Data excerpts
----
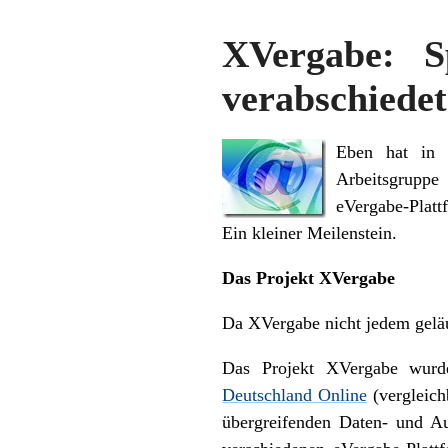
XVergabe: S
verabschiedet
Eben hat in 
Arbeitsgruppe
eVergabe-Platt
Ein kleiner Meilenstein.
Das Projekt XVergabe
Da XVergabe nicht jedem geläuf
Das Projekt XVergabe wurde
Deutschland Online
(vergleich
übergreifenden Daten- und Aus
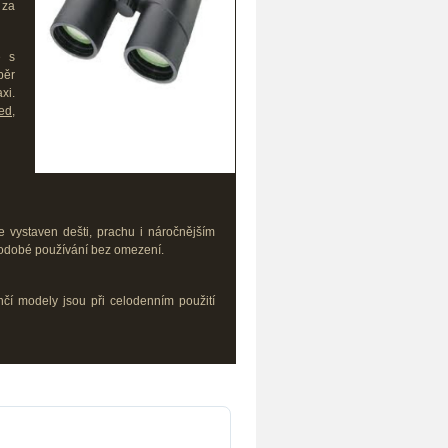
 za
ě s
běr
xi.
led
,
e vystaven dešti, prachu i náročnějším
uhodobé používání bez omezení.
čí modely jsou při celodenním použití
----
- Directions for this task -
Leave nothing out but the pictures when transcribing the records.

- Answer for the task -
XVergabe: S
verabschiedet
Eben hat in 
Arbeitsgruppe
eVergabe-Platt
Ein kleiner Meilenstein.
Das Projekt XVergabe
Da XVergabe nicht jedem geläuf
Das Projekt XVergabe wurde
Deutschland Online
(vergleich
übergreifenden Daten- und Aus
 za
ě s
běr
xi.
led
,
e vystaven dešti, prachu i náročnějším
uhodobé používání bez omezení.
čí modely jsou při celodenním použití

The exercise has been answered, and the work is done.